Sarah Brunson/U.S. Freeskiing

David Wise battled stormy conditions and a tough field of competitors to win Olympic gold.

In cased you missed the memo, in Sochi, Russia, at February's Olympic Games, American David Wise, the X Games Aspen 2014 Ski SuperPipe gold medalist, did what he does best: He won. With stormy conditions, Wise threw down on his first run, scoring a 92, which held up as the highest score throughout the contest. Canadian Mike Riddle took the silver, followed by Frenchman Kevin Rolland in bronze. We spoke to Wise, 23, after the craziness of the Olympics started to settle down.

So, it's finally over.
It's crazy. You look forward to something for so long and then it gets closer and closer. It's like you look forward to it and it's so far in the future and then, 'Oh, we're in Russia. Oh, here's our first practice day. Oh, wow, we're competing.' And then all the sudden, it's over. It's almost too much for your brain to comprehend. Especially for me, having won the event, it seems too good to be true. Is this really happening? And I going to pinch myself and wake up? It's been fun but it's definitely been wild.

What's it mean to you to have a gold medal?
I'm so grateful to have been a part of the team and I can honestly say freeskiing has made me who I am. I am very proud to have been representing the sport and to be the first gold medalist is the most insane thing I can ever imagine. I feel fortunate as it's the gold medalist who gets to represent the sport the most, to the world. And that's what I'm excited about. I just want to get people stoked on skiing.

How has your family reacted?
My wife and daughter, aside from being over-the-moon excited, are handling it really well. But when you throw in the family who has never experienced something of this caliber it definitely raises the drama level up a bit. Not in a bad way but my parents are like, 'Whoa, this is so crazy. We can't deal with this.' Two weeks ago I was just a skier kid and now I'm able to do things like The Ellen Show. Without the Olympics, it would never have happened. It's a lot of pressure to put on your family.

Sarah Brunson/U.S. Freeskiing

"I can honestly say freeskiing has made me who I am," David Wise says.

You, Riddle and Rolland were some of the most experienced in the field. Because of the tough conditions, do you think that experience helped?
I'd say if you looked at the field of skiers that were competing, it was a younger field. My fellow Americans were all 19 and younger. But to have the three guys on the podium be in their mid-twenties, maybe that's a testament to having experience. We've all competed in every condition there is. At the Olympics, we were competing in some of the toughest conditions of the year. You just have to adjust and do the best run you can in spite of the conditions.
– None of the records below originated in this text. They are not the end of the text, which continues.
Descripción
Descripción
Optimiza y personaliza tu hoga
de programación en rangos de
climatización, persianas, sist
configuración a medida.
Despite the weather issues, do you think the sport represented well for its first go around?
For a point there at the end of practice, I was really worried that it could be disappointing. But then I watched Riddle, Kevin and Jossi Wells, everyone really, skiing well in spite of the conditions. Then I thought skiing will present itself well here. It was cool to see that happen. It's the Olympics, we're all going to go out there and do the best we can.

Were people worried going into Sochi, having not seen the pipe or slope course?
There was a ton of hype concerning the conditions. When you have the X Games, you're riding a course built by Snow Park Technologies. That's a well-respected name within the industry. We've all competed on multiple SPT courses and they are great, plain and simple. So to go into an event -- the biggest event we've ever had -- built by people we didn't know, there was going to be some apprehension. It was a huge relief when we showed up and the slopestyle course was monstrous; sick setup, unique rail features. For pipe, location was the biggest thing. It wasn't the guys who made the pipe who were bad; it was that the pipe never had a chance to freeze. It never got below freezing while they were there. You're basically managing decay the whole time. They did a great job considering.
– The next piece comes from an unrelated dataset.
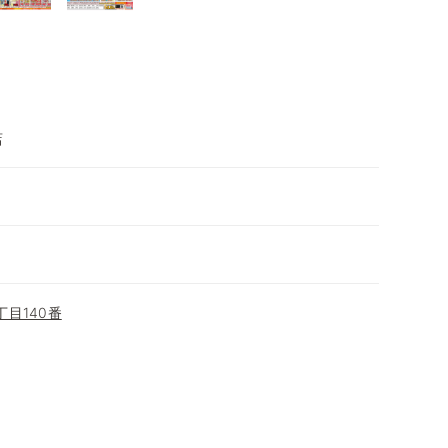
店
目140番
IOC Rule 50 hit the skiing and snowboard community in the sense that the athletes couldn't wear Sarah Burke stickers and armbands. Did that tarnish anything?
In our hearts, we were all carrying Sarah with us. Despite the fact that we didn't have stickers and armbands on because we weren't allowed to, everyone carried her with them in their hearts.
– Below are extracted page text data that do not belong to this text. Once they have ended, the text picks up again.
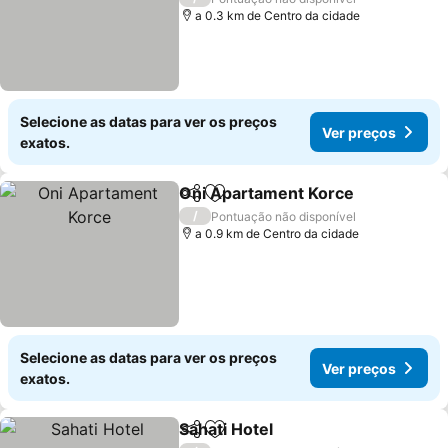
a 0.3 km de Centro da cidade
Selecione as datas para ver os preços
Ver preços
exatos.
Oni Apartament Korce
Partilhar
Adicionar aos favoritos
Ver
/
Pontuação não disponível
a 0.9 km de Centro da cidade
Selecione as datas para ver os preços
Ver preços
exatos.
Sahati Hotel
Partilhar
Adicionar aos favoritos
Ver preços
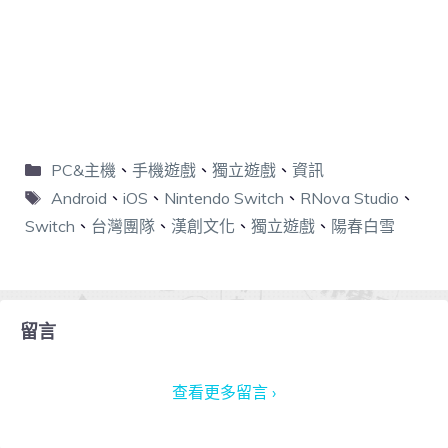
PC&主機
、
手機遊戲
、
獨立遊戲
、
資訊
Android
、
iOS
、
Nintendo Switch
、
RNova Studio
、
Switch
、
台灣團隊
、
漢創文化
、
獨立遊戲
、
陽春白雪
留言
查看更多留言 ›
What's the outlook for the 2018 Olympics? Is it something you'd like to go for?
I'm a huge strategist. I like to make plans and I'm totally cool with it if things change. I'm already looking forward to 2018. What do I think it'll take four years from now? What is it that I'm going to do and where can I go? I'm excited to play the game again. Where is the sport going to go and who is going to be leading the charge? I'm looking forward to it.